Set down all of the data exactly. Pictures stay out of the copy.

Records contained in a dataset:
○ ○ ○ ○
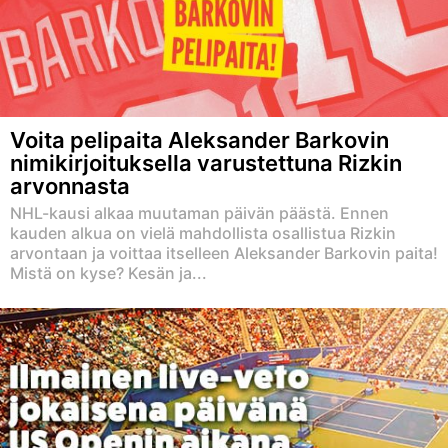
Voita pelipaita Aleksander Barkovin
nimikirjoituksella varustettuna Rizkin
arvonnasta
NHL-kausi alkaa muutaman päivän päästä. Ennen
kauden alkua on vielä mahdollista osallistua Rizkin
arvontaan ja voittaa itselleen Aleksander Barkovin paita!
Mistä on kyse? Kesän ja...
○ ○ ○ ○
### SOLUTION TO THIS PROBLEM:
Voita pelipaita Aleksander Barkovin
nimikirjoituksella varustettuna Rizkin
arvonnasta
NHL-kausi alkaa muutaman päivän päästä. Ennen
kauden alkua on vielä mahdollista osallistua Rizkin
arvontaan ja voittaa itselleen Aleksander Barkovin paita!
Mistä on kyse? Kesän ja...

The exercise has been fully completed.